If you answered "What are the most common causes of spots in commercial carpeting?" congratulations: You're headed for Final Jeopardy.

You will probably not be surprised to learn that these items are dropped, spilled, rubbed and ground into carpets in commercial buildings across the United States with great regularity. Whether it's by the person dragging her feet on the carpeted steps or someone who drips coffee as he hurries down the hallway, carpets are treated to a daily diet of dirt, spills and spots.

How complex is the challenge facing cleaning professionals charged with preserving carpet in a commercial setting? One way to measure the size of the task is by the number and kinds of spots they typically encounter in high-traffic areas.

The Kitchen or Coffee Area. The carpeting in a company's congested kitchen or coffee area can be filled with spots caused by food, juices, coffee and other drinks.

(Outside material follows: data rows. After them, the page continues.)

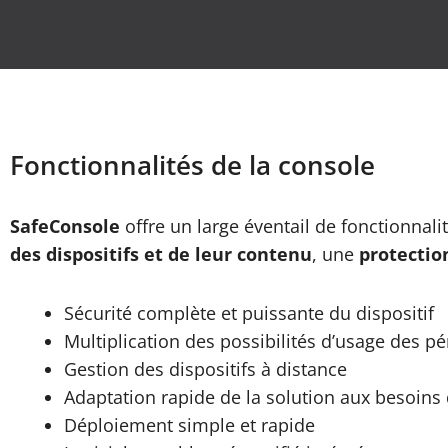
Fonctionnalités de la console
SafeConsole
offre un large éventail de fonctionnal
des dispositifs et de leur contenu
, une
protectio
Sécurité complète et puissante du dispositif
Multiplication des possibilités d’usage des p
Gestion des dispositifs à distance
Adaptation rapide de la solution aux besoins 
Déploiement simple et rapide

Hallways. Carpeted hallways and pathways leading from the kitchen area are sprinkled with food, coffee, and other beverages.

Entryways and Foyers. When entering the building, employees bring with them debris from the outside ranging from dirt, mud and grease to salt and leaves. This debris easily transfer from shoes to the carpet. And once in the foyer, others who pass over the carpet as they enter the building grind it into the carpet.

Transition Areas. When hard surface floor areas are mopped, residual water often splashes onto nearby carpet in transition areas.

Spots are also prevalent in other transition areas - where employees and visitors shuffle and spill their way from large areas, into smaller areas inside a building.

By the Copier. The copier area is a destination frequented by many employees during the workday. The carpet there is usually filled with spots from a mixture of two of the most difficult-to-remove items: toner and coffee.

Elevators. Spills and dirt on the carpet area in the elevator are the result of both high foot traffic, and the jolt of stopping and starting between floors.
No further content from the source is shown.